Claire’s good spirits cooled like a fire left too long without fuel. “You heard.”
“The entire school heard. Honestly, dear heart, you’ve got to curb this unhealthy tendency to blow things up.”
“That ridiculous excuse for a professor wouldn’t tell us what would happen. How can I be blamed for the silly man’s stubbornness? If there’s anything I hate, it’s someone telling me ‘don’t’ without saying why.”
“And one must know the reason why for everything.”
“Not everything. But certainly something as simple as why one cannot add a peppermint to dandelion and burdock. One adds peppermint to cookie batter and tea with no harmful effects whatever.”
“Thanks to you, everyone in school now knows why. And by breakfast tomorrow, everyone over at Heathbourne will, too.”
Heathbourne was the equivalent of St.
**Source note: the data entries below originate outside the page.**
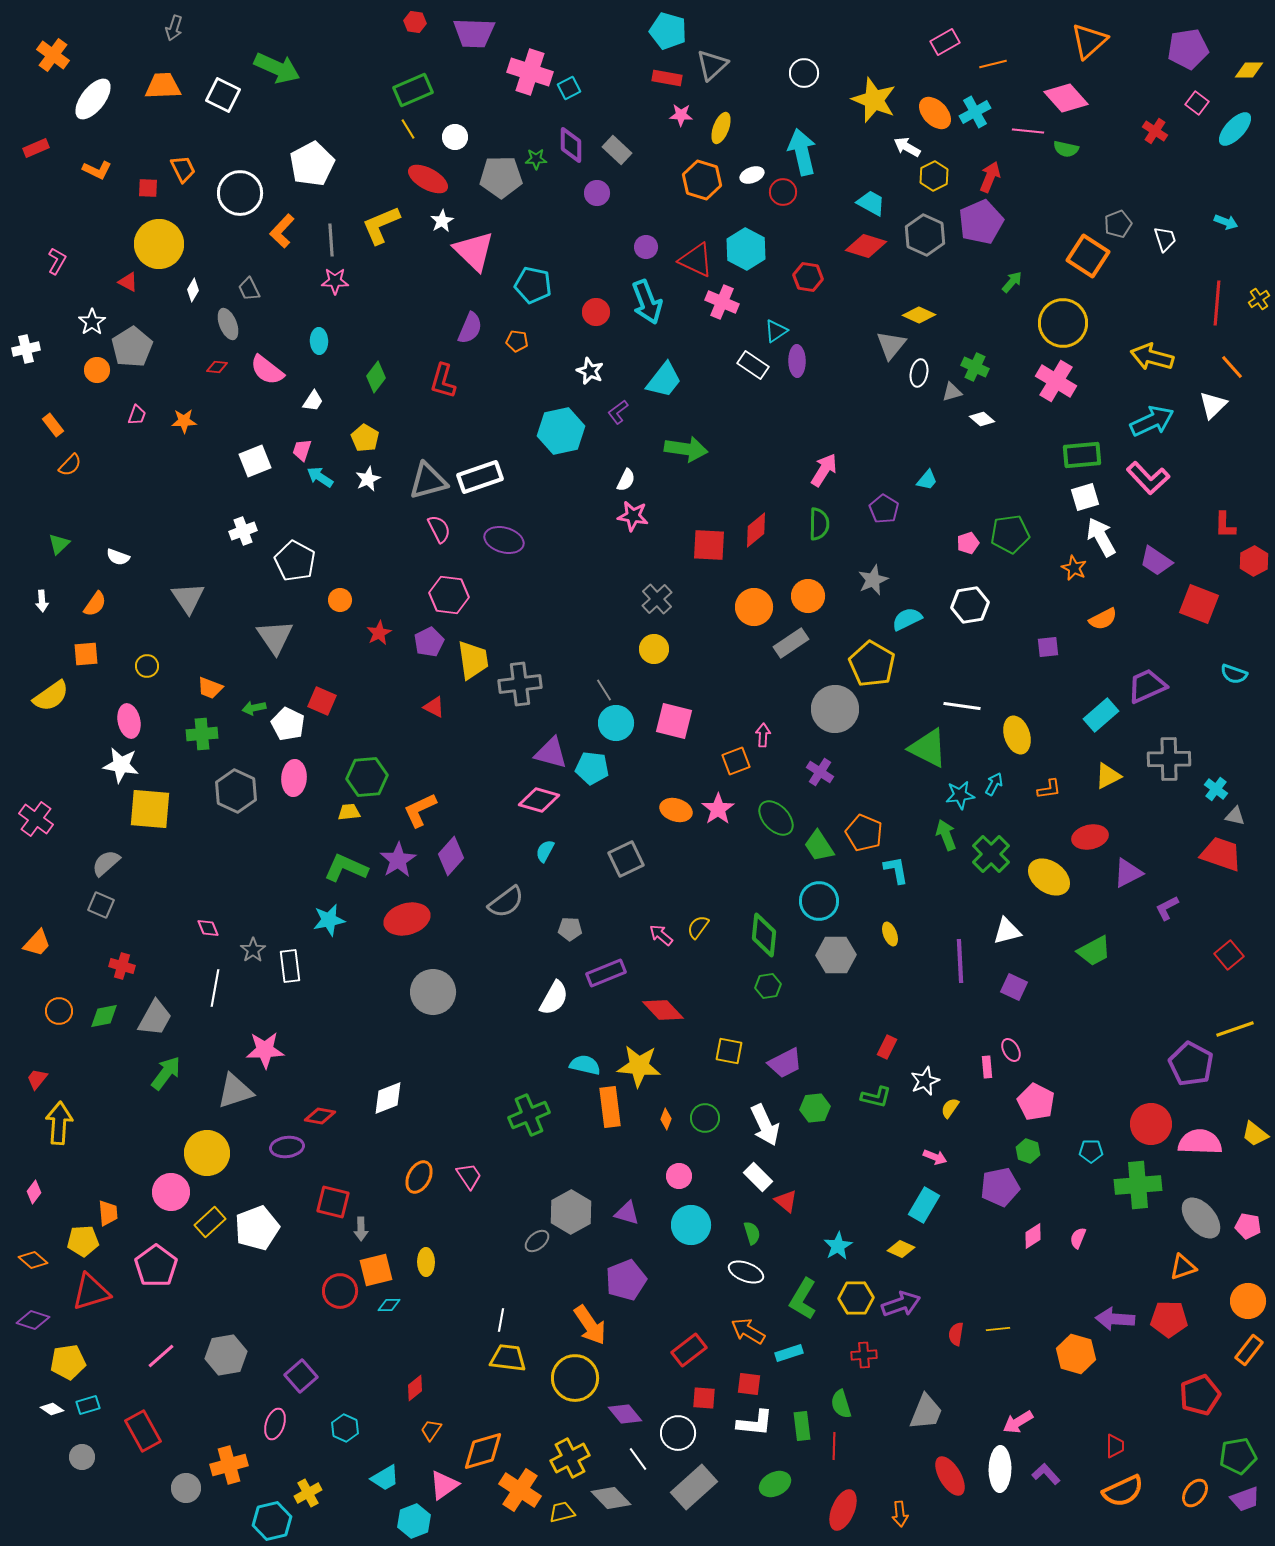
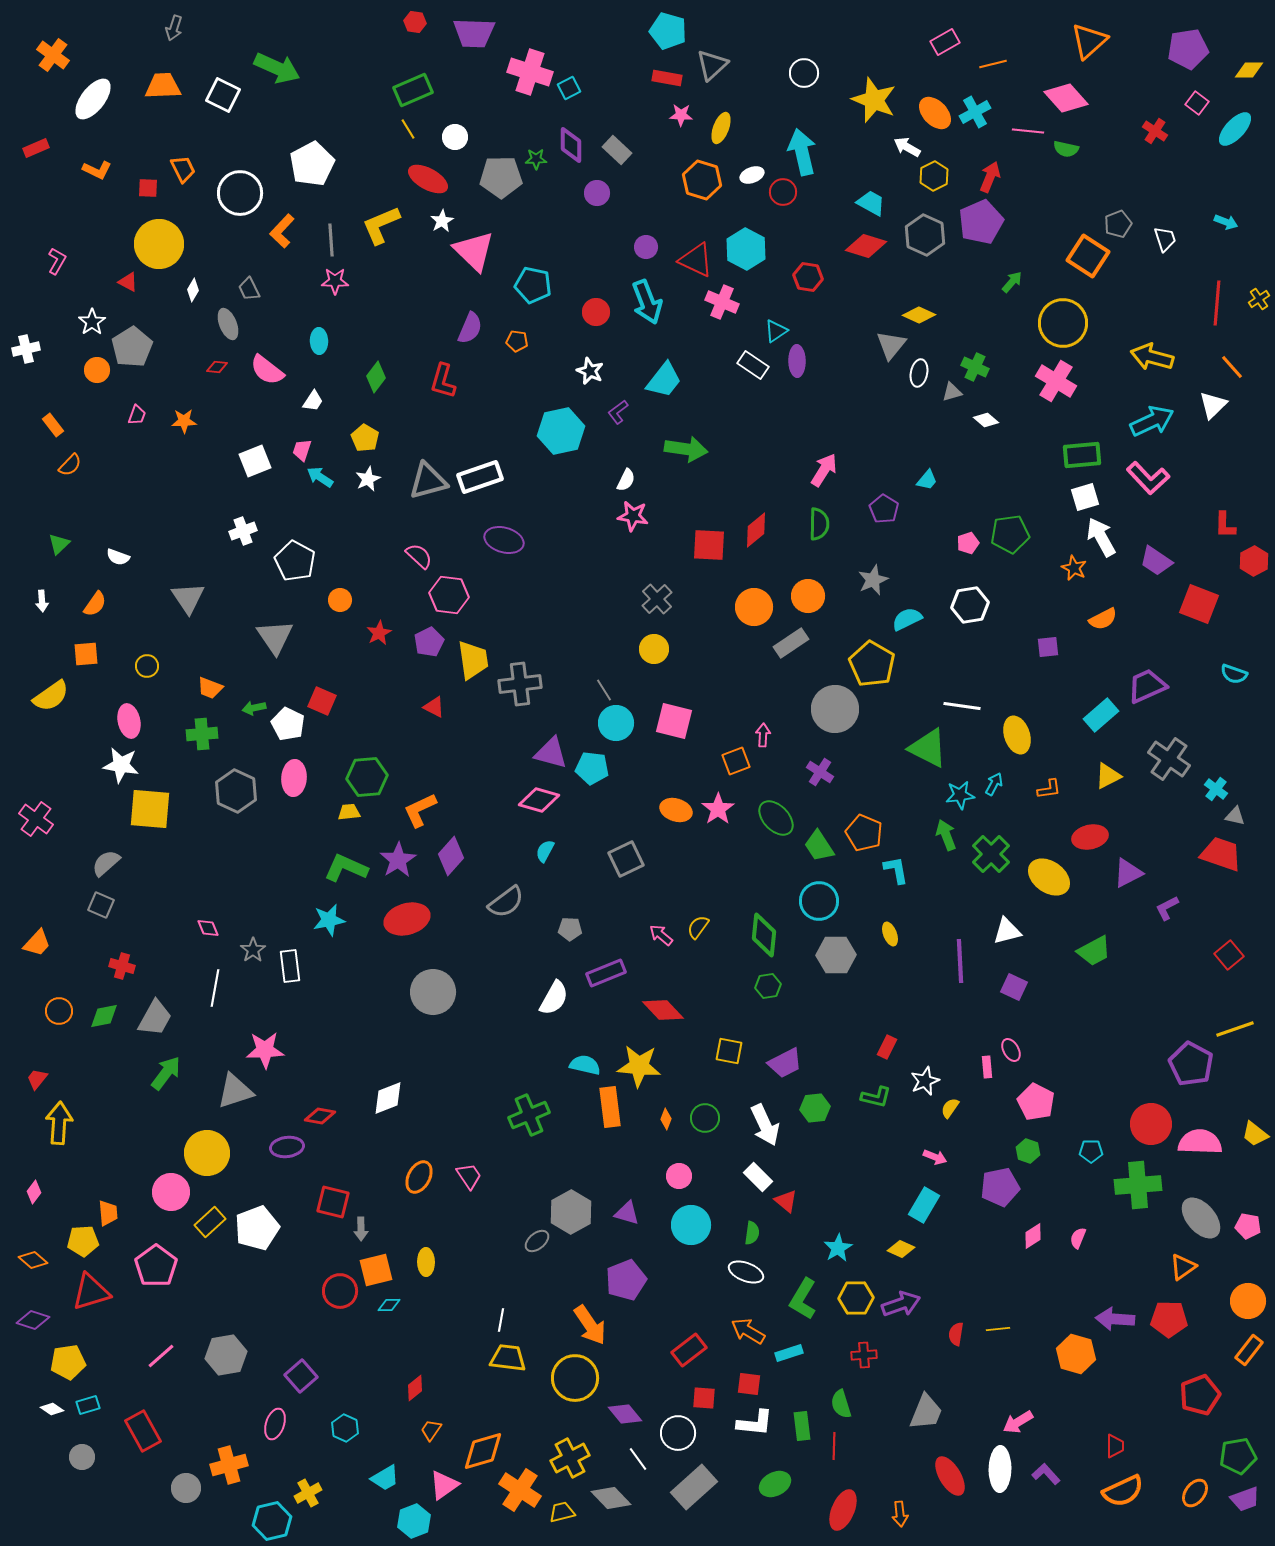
white diamond at (982, 419): moved 4 px right, 1 px down
pink semicircle at (439, 529): moved 20 px left, 27 px down; rotated 20 degrees counterclockwise
gray cross at (1169, 759): rotated 36 degrees clockwise
green semicircle at (752, 1233): rotated 25 degrees clockwise
cyan star at (838, 1246): moved 2 px down
orange triangle at (1183, 1267): rotated 16 degrees counterclockwise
Cecelia’s on the other side of the square—and where she would have gone had she been born a boy and her father’s heir. “I don’t care about the opinions of schoolboys.”
“You will in a few weeks, when you’re at your come-out ball at Carrick House and none of them ask you to dance.”
“You sound exactly like my mother.” Why had no one told her the bow on the front of her middy blouse was lopsided? She pulled it out and began to retie it.
“In this she’s correct, and you know it. Claire, please consider.” Emilie’s tone became gentle. “It’s a fact universally acknowledged that a young lady of good fortune must make a suitable marriage.”
“Do not quote the mores of our grandmothers’ generation to me. Besides, not every young lady wishes that.” Her own appearance taken care of, she reached over to anchor a celluloid hairpin more securely in Emilie’s bun. If it could not be lovely, at least it should be secure.
“Every one who wishes to be received in good society does. You don’t want to be one of those dreadful Chelsea people, like poor Peony Churchill, do you?”
As a matter of fact, Claire coveted and envied the intellectual explorations found in the salons and lecture halls of the Chelsea set, known in the papers as the Wits. It was led by Mrs. Stanley Churchill, Peony’s mother, and populated by explorers and scientists from the Royal Society of Engineers as well as artists, musicians, and the most independent thinkers of Her Majesty Queen Victoria’s empire. Their philosophy that the intellect trumped the bloodline flew in the face of most of society. But no one could argue that the Prime Minister himself was one of them. The fact that a scientist or explorer could be granted lands and a title when noble bloodlines were getting more inbred and in some cases dying out altogether was an indication which way the wind blew.
And Claire had always loved the wind. Was it mere coincidence that the family estate in Cornwall was called Gwynn Place, from the Cornish plas-an-gwyn, meaning manor of the wind? Perhaps not. Perhaps it was a sign.
A shadow blotted out the sun and she and Emilie looked up to see not a cloud, but an enormous airship passing far overhead. The eleven-thirty packet to Paris had left its mooring mast at Hampstead Heath exactly on time.
Deep in the marble and sandstone halls of the school, a bell rang. “There’s lunch,” she told Emilie, turning from the wonderful sight of the ship and neatly evading the answer to her friend’s question. “Come along or we’ll be late.”